▶ [Assignment]
Transcribe the data. Leave out nothing.

▶ [Task data]

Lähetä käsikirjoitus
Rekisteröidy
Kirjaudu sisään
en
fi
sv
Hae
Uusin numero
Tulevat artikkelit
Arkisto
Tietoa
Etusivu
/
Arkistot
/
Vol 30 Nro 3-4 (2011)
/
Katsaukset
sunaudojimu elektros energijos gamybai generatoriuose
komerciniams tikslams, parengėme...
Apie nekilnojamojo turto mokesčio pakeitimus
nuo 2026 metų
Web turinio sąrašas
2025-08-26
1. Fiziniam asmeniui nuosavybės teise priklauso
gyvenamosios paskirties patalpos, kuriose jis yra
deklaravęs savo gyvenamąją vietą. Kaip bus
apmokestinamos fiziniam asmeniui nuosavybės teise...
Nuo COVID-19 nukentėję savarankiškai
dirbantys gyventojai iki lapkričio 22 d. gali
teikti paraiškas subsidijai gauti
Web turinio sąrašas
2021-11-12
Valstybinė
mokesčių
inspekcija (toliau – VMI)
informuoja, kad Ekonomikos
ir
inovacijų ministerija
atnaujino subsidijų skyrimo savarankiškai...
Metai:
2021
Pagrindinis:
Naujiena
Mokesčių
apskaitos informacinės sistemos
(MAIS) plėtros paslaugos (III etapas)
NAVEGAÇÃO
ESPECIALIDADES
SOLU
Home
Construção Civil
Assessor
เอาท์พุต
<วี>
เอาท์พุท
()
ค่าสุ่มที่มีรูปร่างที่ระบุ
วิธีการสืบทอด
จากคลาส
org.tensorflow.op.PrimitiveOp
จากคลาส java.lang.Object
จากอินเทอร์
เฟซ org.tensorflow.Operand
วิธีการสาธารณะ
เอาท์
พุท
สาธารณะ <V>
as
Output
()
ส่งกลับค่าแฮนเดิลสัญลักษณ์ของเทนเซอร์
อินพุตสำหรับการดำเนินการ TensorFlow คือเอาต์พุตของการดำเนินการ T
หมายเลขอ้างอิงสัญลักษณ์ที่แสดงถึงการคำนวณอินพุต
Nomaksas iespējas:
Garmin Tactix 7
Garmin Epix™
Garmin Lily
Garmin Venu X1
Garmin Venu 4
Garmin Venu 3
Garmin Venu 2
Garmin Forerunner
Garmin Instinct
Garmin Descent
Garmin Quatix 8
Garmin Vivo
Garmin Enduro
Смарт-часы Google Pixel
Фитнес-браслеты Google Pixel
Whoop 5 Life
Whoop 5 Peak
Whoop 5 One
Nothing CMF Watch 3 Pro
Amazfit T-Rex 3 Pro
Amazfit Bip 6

▶ [Completed task]
Lähetä käsikirjoitus
Rekisteröidy
Kirjaudu sisään
en
fi
sv
Hae
Uusin numero
Tulevat artikkelit
Arkisto
Tietoa
Etusivu
/
Arkistot
/
Vol 30 Nro 3-4 (2011)
/
Katsaukset
sunaudojimu elektros energijos gamybai generatoriuose
komerciniams tikslams, parengėme...
Apie nekilnojamojo turto mokesčio pakeitimus
nuo 2026 metų
Web turinio sąrašas
2025-08-26
1. Fiziniam asmeniui nuosavybės teise priklauso
gyvenamosios paskirties patalpos, kuriose jis yra
deklaravęs savo gyvenamąją vietą. Kaip bus
apmokestinamos fiziniam asmeniui nuosavybės teise...
Nuo COVID-19 nukentėję savarankiškai
dirbantys gyventojai iki lapkričio 22 d. gali
teikti paraiškas subsidijai gauti
Web turinio sąrašas
2021-11-12
Valstybinė
mokesčių
inspekcija (toliau – VMI)
informuoja, kad Ekonomikos
ir
inovacijų ministerija
atnaujino subsidijų skyrimo savarankiškai...
Metai:
2021
Pagrindinis:
Naujiena
Mokesčių
apskaitos informacinės sistemos
(MAIS) plėtros paslaugos (III etapas)
NAVEGAÇÃO
ESPECIALIDADES
SOLU
Home
Construção Civil
Assessor
เอาท์พุต
<วี>
เอาท์พุท
()
ค่าสุ่มที่มีรูปร่างที่ระบุ
วิธีการสืบทอด
จากคลาส
org.tensorflow.op.PrimitiveOp
จากคลาส java.lang.Object
จากอินเทอร์
เฟซ org.tensorflow.Operand
วิธีการสาธารณะ
เอาท์
พุท
สาธารณะ <V>
as
Output
()
ส่งกลับค่าแฮนเดิลสัญลักษณ์ของเทนเซอร์
อินพุตสำหรับการดำเนินการ TensorFlow คือเอาต์พุตของการดำเนินการ T
หมายเลขอ้างอิงสัญลักษณ์ที่แสดงถึงการคำนวณอินพุต
Nomaksas iespējas:
Garmin Tactix 7
Garmin Epix™
Garmin Lily
Garmin Venu X1
Garmin Venu 4
Garmin Venu 3
Garmin Venu 2
Garmin Forerunner
Garmin Instinct
Garmin Descent
Garmin Quatix 8
Garmin Vivo
Garmin Enduro
Смарт-часы Google Pixel
Фитнес-браслеты Google Pixel
Whoop 5 Life
Whoop 5 Peak
Whoop 5 One
Nothing CMF Watch 3 Pro
Amazfit T-Rex 3 Pro
Amazfit Bip 6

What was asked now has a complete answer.